Dante Alighieri è un autore epocale che ha cambiato la storia della letteratura mondiale, inserendosi con Omero, Virgilio e Shakespeare, nell’Empireo della poesia di tutti i tempi e tutti i temi. Che strega, affascina e rapisce i lettori di ogni epoca, portandosi allievi ed epigoni a oltre 600 anni dalla sua morte. Dal nobel T.S. Eliot che lo considerava il maggior poeta della cultura europea “maggiore di tutti i poeti inglesi”, al cieco Borges, passando per i massimi autori del canone occidentale e non solo, rendendo imprescindibile il confronto con l’opera del sommo poeta. Tanto che nell’ultimo anno sono incorse numerose riletture e presentazioni dell’opera del toscano. C’è il Dante umano e storico, politico e personale, di Alessandro Barbero, quello fondatore primigenio dell’Italia e della sua cultura, di Marcello Veneziani, patriottico e fustigatore di costumi, nazionale e pater patriae della nostra cultura. C’è quello deviato, che viene additato come maestro oscuro del multiculturalismo ed anticipatore dell’open society. O di contrappasso, non a caso, il bieco reazionario dipinto dal politically correct, offensivo verso le minoranze e i non credenti, quindi da epurare.
C’è poi il il tomista, il cristiano e rappresentante della tradizione medievale, esoterico ed eterno. È il Dante proposto dalla Cinabro Edizioni, quello degli “studi danteschi” di Guido De Giorgio.

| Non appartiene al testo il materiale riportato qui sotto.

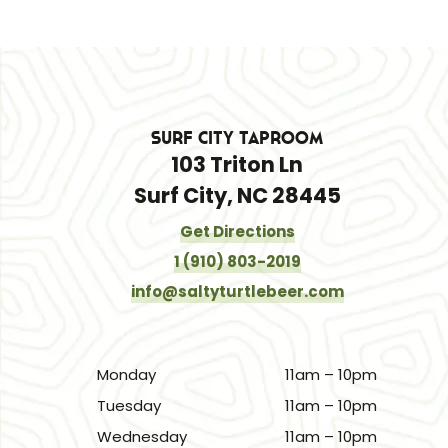
Surf City Taproom
103 Triton Ln
Surf City, NC 28445
Get Directions
1 (910) 803-2019
info@saltyturtlebeer.com
Monday
11am – 10pm
Tuesday
11am – 10pm
Wednesday
11am – 10pm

L’opera si compone di una serie di scritti inediti del filosofo che mostrano in Dante una profonda continuità con la tradizione culturale romana, tramite riferimenti ai valori dei mores maiorum e degli esempi della cultura latina. Attraverso un sincretismo culturale che riesce ad unire l’ortodossia cattolica agli spunti e alle suggestioni della filosofia islamica, innestando misticismo e rigorismo formale. Temi profani e sacri. Raccontando la Divina Commedia alla luce di quella Tradizione sapienziale ed esoterica, mostrando la commedia come un cammino iniziatico del cristiano contro lo smarrimento e il disordine del mondo. Riconducendo il sommo poeta ad una visione estetica eterna, differentissima da quella attuale per cui esso è “poeta secondo la definizione che da Boccaccio dei poeti: essi camminano sulle pedate, cioè sulle orme dello spirito santo”. Per De Giorgio il fiorentino è “poeta in un senso speciale”, ispirato “dallo spirito santo”, poiché è un tramite dell’assoluto col mondo. Rifacendosi alla massima islamica se “Cristo è grande e Dante è il suo profeta”. Non si può leggere la Commedia se non come il grande cammino di purificazione dell’uomo, che avviene come una immersione nel mondo soprannaturale dello spirito. Che è commedia perché “ha un triste inizio, la terra, e un lieto fine, il cielo. Perché da un illusione, il mondo, va alla verità:Dio”. Nell’opera di De Giorgio, la Commedia non è solo un capolavoro della letteratura, ma l’opera monumento della Cristianitas, l’opera eterna dello spirito, che rappresenta la tradizione romana e sapienziale, classica e mediovale, spirituale e terrena. Di cui Eneide e Odissea sono solo la prefigurazione. È il grande capolavoro della “poesia d’amore”. Etimologicamente azzeccato, poiché, poesia è creare demiurgicamente e rendere sacro, e Dante è poeta d’amore, perché parla dell’amore non solo umano verso Beatrice,ma quello sacro verso il divino, quell’amore che è A-MORS, cioè immortalità, fuga dalla morte. Nonostante le opinioni controverse ed opinabili del suo autore gli studi su dante, sono testi unici e immortali, mistici ed esoterici, affascinanti e illuminanti, che portano il lettore alle porte del significato dell’opera del più grande scrittore romanzo di tutti i tempi.